Detailed Description

Complete technical specification and implementation details from the patent document.

The instant application is a continuation application and claims the benefit and priority to the U.S. application Ser. No. 17/364,583, filed on Jun. 30, 2021, which is incorporated by reference in its entirety.

The present disclosure relates generally to the field of virtual meetings. Specifically, the present disclosure relates to systems and methods for

The approaches described in this section are approaches that could be pursued, but not necessarily approaches that have been previously conceived or pursued. Therefore, unless otherwise indicated, it should not be assumed that any of the approaches described in this section qualify as prior art merely by virtue of their inclusion in this section.

Virtual conferencing has become a standard method of communication for both professional and personal meetings. Multiple people often join a virtual conferencing session from a single conference room for work. For personal use, a single household with multiple individuals often initiates a virtual conferencing session with another household with other members of the family. In such scenarios, separating each individual speaker in a room with multiple speakers becomes both a practical and a technical challenge. Such meetings often contain an unknown number of speakers, variability in speaker environments, overlaps in speech from different speakers, unbalanced talk time of individual speakers, and gender variability, all of which make speaker separation and identification during an active conferencing session difficult. Therefore, there is a need for an improved virtual conferencing system that automatically and intelligently separates multiple speakers.

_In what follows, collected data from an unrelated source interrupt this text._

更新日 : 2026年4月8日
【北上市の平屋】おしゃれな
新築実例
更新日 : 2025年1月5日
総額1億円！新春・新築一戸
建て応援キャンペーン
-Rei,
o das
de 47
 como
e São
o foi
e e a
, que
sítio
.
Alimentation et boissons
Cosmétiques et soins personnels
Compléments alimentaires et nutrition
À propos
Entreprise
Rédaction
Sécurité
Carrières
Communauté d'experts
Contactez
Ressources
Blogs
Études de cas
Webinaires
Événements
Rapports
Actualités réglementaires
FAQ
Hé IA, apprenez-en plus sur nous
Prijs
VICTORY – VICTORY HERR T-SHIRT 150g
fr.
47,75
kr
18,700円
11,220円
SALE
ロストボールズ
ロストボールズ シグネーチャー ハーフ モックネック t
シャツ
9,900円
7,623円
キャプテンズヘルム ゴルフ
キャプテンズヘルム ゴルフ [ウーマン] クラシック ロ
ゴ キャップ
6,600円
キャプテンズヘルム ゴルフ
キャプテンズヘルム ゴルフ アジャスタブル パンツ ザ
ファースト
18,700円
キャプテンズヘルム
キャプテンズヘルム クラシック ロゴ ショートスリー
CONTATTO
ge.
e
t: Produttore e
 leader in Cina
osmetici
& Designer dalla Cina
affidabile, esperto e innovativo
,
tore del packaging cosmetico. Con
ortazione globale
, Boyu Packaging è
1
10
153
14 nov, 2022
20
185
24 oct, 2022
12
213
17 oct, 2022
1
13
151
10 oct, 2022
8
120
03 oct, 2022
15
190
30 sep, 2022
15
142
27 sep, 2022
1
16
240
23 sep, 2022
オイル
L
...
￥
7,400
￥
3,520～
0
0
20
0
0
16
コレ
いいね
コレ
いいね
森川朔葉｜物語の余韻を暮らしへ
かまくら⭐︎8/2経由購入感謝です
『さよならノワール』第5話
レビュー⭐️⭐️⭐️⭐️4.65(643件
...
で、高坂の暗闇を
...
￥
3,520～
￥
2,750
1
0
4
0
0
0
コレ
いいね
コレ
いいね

The appended claims may serve as a summary of the invention.

Before various example embodiments are described in greater detail, it should be understood that the embodiments are not limiting, as elements in such embodiments may vary. It should likewise be understood that a particular embodiment described and/or illustrated herein has elements which may be readily separated from the particular embodiment and optionally combined with any of several other embodiments or substituted for elements in any of several other embodiments described herein.

It should also be understood that the terminology used herein is for the purpose of describing concepts, and the terminology is not intended to be limiting. Unless defined otherwise, all technical and scientific terms used herein have the same meaning as commonly understood by those skilled in the art to which the embodiment pertains.

Unless indicated otherwise, ordinal numbers (e.g., first, second, third, etc.) are used to distinguish or identify different elements or steps in a group of elements or steps, and do not supply a serial or numerical limitation on the elements or steps of the embodiments thereof. For example, “first,” “second,” and “third” elements or steps need not necessarily appear in that order, and the embodiments thereof need not necessarily be limited to three elements or steps. It should also be understood that the singular forms of “a,” “an,” and “the” include plural references unless the context clearly dictates otherwise.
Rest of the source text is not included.